**Brief**:
Starting with the line that mentions "Cruciform Pin", repeat each line verbatim until the entries end, both ends included.
*** Record extracts ***
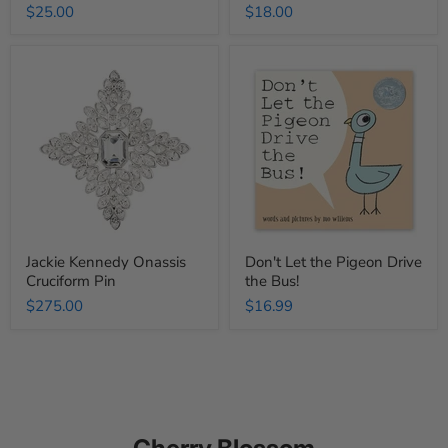
$25.00
$18.00
Jackie
Don't
Kennedy
Let
Onassis
the
Cruciform
Pigeon
Pin
Drive
the
Bus!
Jackie Kennedy Onassis
Don't Let the Pigeon Drive
Cruciform Pin
the Bus!
$275.00
$16.99
Cherry Blossom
*** End of Record extracts ***
**Written reply**:
Cruciform Pin
the Bus!
$275.00
$16.99
Cherry Blossom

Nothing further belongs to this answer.